Once you reach the line containing "sch zu setzen, bis" in the data below, restate each line word for word up to and including the one containing "hen Grenze sowie".

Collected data
┌────────

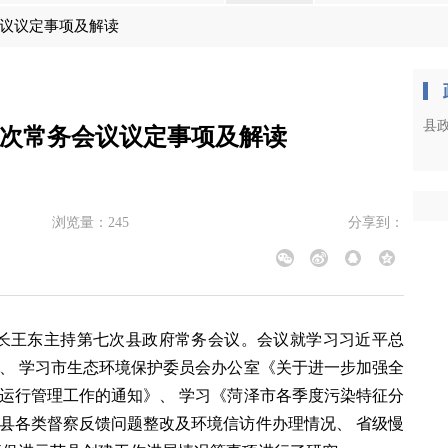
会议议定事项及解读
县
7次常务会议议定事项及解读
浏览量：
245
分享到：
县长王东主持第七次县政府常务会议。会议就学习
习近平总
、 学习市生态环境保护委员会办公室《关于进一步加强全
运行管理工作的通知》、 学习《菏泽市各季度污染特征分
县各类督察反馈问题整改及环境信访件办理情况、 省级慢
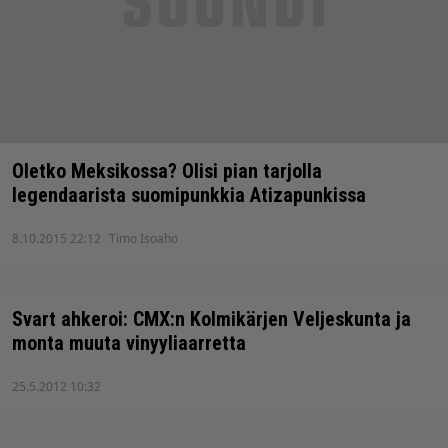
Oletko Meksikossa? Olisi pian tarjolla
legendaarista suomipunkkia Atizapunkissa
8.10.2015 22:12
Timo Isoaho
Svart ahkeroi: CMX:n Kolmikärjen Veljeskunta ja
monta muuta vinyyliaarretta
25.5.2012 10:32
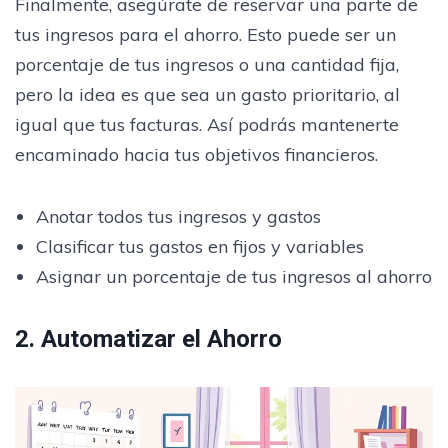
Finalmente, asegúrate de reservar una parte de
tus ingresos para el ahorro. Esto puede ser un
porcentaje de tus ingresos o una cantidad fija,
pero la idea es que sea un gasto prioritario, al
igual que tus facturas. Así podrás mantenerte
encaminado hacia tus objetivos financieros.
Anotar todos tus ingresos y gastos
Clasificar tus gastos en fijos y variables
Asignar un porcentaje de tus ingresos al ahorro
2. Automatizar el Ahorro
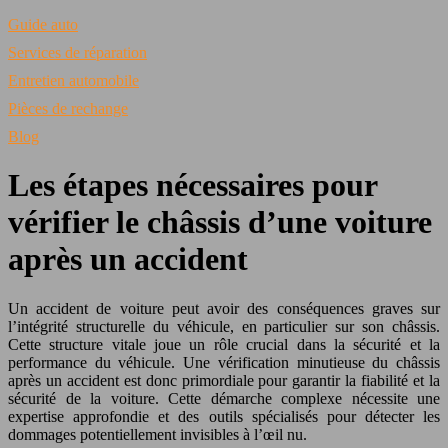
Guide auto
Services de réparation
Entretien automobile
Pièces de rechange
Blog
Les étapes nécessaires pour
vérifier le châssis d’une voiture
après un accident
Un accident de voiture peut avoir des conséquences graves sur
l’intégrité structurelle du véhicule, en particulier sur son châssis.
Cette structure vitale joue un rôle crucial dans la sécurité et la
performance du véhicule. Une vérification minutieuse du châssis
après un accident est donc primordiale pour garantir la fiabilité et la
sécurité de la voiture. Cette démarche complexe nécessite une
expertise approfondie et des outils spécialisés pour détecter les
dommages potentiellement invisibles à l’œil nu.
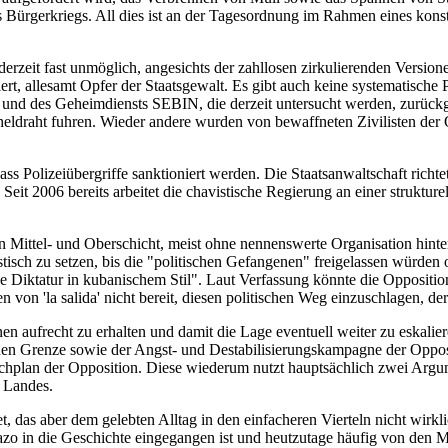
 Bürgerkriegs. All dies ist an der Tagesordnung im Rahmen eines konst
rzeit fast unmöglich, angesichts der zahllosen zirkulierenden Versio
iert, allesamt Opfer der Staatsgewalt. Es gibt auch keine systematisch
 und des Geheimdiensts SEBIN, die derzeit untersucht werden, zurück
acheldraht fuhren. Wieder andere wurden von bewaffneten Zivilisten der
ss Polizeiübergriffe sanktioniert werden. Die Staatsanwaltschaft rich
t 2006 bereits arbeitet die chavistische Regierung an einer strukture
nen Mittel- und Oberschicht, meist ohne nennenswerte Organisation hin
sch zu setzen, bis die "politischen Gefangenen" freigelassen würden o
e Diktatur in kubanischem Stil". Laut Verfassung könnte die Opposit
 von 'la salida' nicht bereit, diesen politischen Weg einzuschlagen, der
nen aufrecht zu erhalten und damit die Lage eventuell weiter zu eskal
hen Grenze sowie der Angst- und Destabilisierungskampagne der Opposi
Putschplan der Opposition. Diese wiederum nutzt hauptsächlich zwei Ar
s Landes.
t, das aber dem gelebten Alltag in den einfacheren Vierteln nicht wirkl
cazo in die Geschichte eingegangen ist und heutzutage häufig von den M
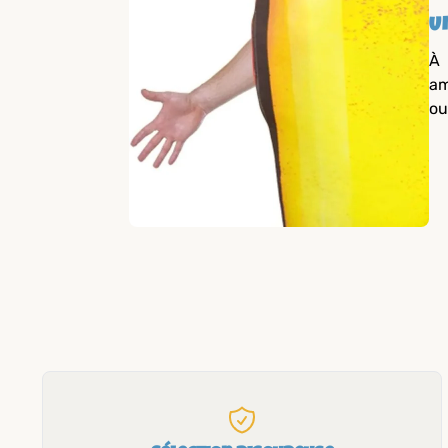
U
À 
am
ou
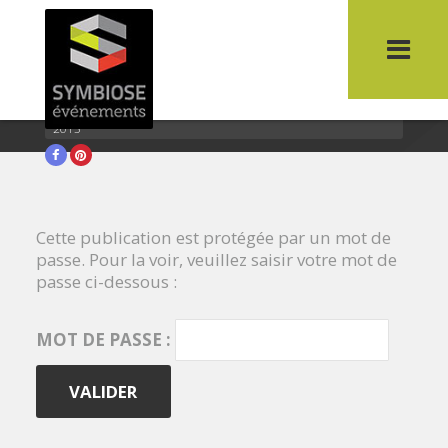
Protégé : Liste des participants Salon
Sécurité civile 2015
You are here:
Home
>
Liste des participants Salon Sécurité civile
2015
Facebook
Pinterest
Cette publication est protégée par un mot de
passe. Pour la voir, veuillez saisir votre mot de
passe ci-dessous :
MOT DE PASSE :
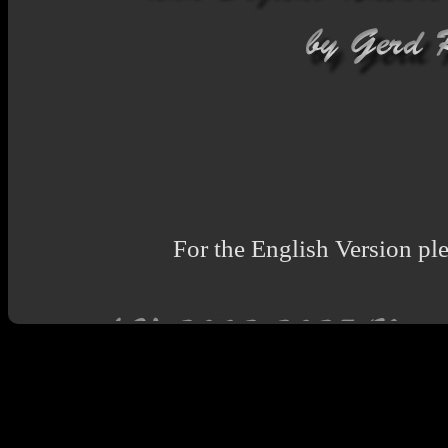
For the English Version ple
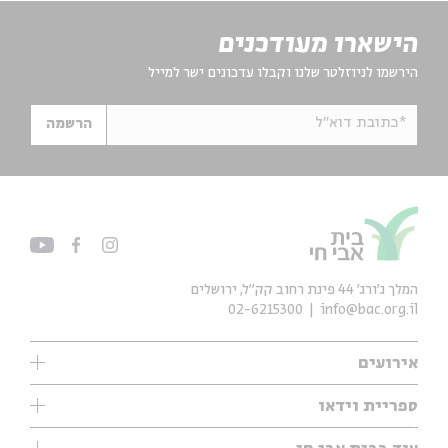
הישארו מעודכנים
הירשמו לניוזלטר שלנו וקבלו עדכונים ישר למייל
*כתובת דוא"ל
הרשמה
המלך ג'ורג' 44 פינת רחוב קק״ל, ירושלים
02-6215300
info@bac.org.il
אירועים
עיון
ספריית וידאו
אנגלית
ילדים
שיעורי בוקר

└────────

## Reply
sch zu setzen, bis die "politischen Gefangenen" freigelassen würden o
e Diktatur in kubanischem Stil". Laut Verfassung könnte die Opposit
 von 'la salida' nicht bereit, diesen politischen Weg einzuschlagen, der
nen aufrecht zu erhalten und damit die Lage eventuell weiter zu eskal
hen Grenze sowie der Angst- und Destabilisierungskampagne der Opposi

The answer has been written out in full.